After the birth of their son, her husband decided that the farmhouse couldn’t adequately hold four children and two adults. So, he worked with an architect and began building a larger house designed for his tastes. He reasoned that since the children would eventually leave the house, they had no need for large bedrooms. The two oldest girls would have to learn to get along, and his youngest daughter and only son had only one duty and that was to listen to their father. The woman suspected that his true intention was to design his family out of the new house. When she asked him about this, he replied curtly: a king needs his castle. 

So the living room became larger with a new altar for a king-sized television. Another new leather recliner but not a new couch. She could place a sheet over it and no one would be the wiser, he commanded. Dinners at the table, already rare, became seasonal, and then yearly. Even for holidays, when the children and grandchildren gathered, he sat in his leather recliner watching and muttering to himself about the state of the union, all while shoveling food into his mouth. Like a black hole capturing all surrounding light, his gravity pulled her toward him, until she sat near him on the couch, quietly eating while everyone else laughed and enjoyed their meal at the dinner table. At first she made excuses for his behavior, but soon gave up. There was no denying his selfishness, and he wasn’t about to change.

The woman inhaled deeply and wondered about her own choices and actions. How if she chose not to make herself available all those decades earlier, there’d be no marriage and no children. And no grandchildren. Or a granddaughter. She exhaled.

The phone rang. 

The first time her son told her, she refused to believe him. She thought deeply of missed signs, afraid she was somehow responsible for this. Recounting all the times in recent memory her husband left to visit their son to pick up his rent payment, and who lived with his own family just down the private road between the two houses, the woman struggled to make sense of the accusation, feeling faint and nauseous. Her hand grabbed the table next to her place, anchoring her body but neither her mind nor spirit, which screamed to flee. She caught herself shaking her head in disbelief. Then her son showed the letter from her thirteen-year-old granddaughter. 

The phone rang again.

Her hand covered her mouth and tears fell onto the paper as she read the details of the letter, outlining each violation. Each visit when grandpa took time out from working in the fields to visit his own flesh-and-blood. Was this what he thought about on the tractor, alone with his thoughts, she wondered. When confronted, he first denied and yelled from his leather recliner. But then when handed the wet-stained letter, he slowly and willfully nodded, like a teacher checking for accuracy in grammar and spelling. 

The phone rang again.

For the past several weeks he called from the jail, inquiring about the cattle or reminding her that the tractor needed an oil change. She dutifully wrote it all down for her son to help her manage, as her three daughters had long since fled the house and now had lives and families of their own. They returned to help her with the transition, but avoided staying too long. When her husband called complaining about the food, she listened. When he called sobbing hysterically after accepting a plea deal that would keep him imprisoned through the end of his life, she listened, all the while feeling the life drain out of herself. 

The phone rang again.

She placed her hand on the receiver and paused, hearing another series of rings echo in the silence that now filled a house without meaning.

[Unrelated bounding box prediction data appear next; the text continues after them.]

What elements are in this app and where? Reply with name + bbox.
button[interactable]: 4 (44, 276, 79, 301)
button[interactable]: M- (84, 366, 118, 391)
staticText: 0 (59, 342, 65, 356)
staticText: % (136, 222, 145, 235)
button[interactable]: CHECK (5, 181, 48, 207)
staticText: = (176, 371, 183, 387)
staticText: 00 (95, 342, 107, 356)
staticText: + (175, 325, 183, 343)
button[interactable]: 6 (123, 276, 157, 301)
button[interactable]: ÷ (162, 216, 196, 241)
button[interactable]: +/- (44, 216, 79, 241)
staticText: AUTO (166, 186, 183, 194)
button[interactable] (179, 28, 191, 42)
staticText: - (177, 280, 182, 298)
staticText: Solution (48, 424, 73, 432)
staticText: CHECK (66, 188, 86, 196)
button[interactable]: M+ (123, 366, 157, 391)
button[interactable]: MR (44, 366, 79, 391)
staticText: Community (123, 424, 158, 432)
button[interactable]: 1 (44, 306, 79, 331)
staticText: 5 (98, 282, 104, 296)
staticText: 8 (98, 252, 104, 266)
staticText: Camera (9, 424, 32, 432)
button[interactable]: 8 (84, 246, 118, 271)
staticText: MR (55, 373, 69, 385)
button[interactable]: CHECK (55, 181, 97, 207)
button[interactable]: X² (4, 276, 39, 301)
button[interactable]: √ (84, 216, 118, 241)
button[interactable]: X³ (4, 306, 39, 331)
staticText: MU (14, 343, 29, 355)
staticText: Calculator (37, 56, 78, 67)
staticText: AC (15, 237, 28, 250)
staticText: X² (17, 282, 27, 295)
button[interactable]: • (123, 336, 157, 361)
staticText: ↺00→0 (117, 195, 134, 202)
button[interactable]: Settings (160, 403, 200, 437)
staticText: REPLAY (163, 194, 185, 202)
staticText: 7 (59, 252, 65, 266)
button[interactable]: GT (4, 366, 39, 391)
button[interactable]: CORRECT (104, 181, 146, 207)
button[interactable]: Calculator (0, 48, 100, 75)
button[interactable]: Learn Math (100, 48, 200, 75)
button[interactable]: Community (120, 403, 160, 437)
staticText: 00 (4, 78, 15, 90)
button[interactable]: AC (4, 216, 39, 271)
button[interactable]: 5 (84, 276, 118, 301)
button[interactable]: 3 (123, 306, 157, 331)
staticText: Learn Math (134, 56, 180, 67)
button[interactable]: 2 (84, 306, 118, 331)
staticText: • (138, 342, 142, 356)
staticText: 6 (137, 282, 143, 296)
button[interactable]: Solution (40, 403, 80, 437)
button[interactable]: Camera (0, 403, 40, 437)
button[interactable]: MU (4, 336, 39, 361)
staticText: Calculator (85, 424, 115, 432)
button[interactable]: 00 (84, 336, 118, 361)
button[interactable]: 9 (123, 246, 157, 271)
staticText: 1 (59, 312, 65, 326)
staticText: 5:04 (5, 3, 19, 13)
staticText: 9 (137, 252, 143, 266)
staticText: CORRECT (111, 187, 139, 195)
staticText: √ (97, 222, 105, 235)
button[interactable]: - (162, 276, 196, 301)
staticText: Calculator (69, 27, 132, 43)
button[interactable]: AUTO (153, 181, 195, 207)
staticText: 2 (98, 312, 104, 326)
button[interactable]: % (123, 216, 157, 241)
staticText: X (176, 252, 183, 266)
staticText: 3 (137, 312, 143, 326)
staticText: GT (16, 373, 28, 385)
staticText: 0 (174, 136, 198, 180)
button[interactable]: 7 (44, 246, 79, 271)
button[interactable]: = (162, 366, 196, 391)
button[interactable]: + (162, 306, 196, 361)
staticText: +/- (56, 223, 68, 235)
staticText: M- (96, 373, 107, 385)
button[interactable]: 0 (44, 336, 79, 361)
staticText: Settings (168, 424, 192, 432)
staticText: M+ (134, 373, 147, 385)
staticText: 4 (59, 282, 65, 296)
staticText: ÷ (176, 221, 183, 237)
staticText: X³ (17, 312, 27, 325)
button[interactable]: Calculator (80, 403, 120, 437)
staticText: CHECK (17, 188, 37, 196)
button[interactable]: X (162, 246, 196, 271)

After yet another sequence of rings, she lifted the receiver and heard a metallic voice asking if she’d accept a call from the county jail. The woman dropped the receiver back on the cradle, vanquishing the ringing and so much more.

From her place on the tattered couch under the violet-colored slipcover, the woman majestically rose, not bothering with smoothing out her dress. Ignoring the leather recliner, the television, the oak table, and the now-silent telephone, she strode toward the front door and opened it. Cleansing vesper sunlight flooded into the entryway, and she paid no attention to the dust motes floating around her. Warm air hugged her face, offering an embrace that filled her with a youthful, renewed certainty.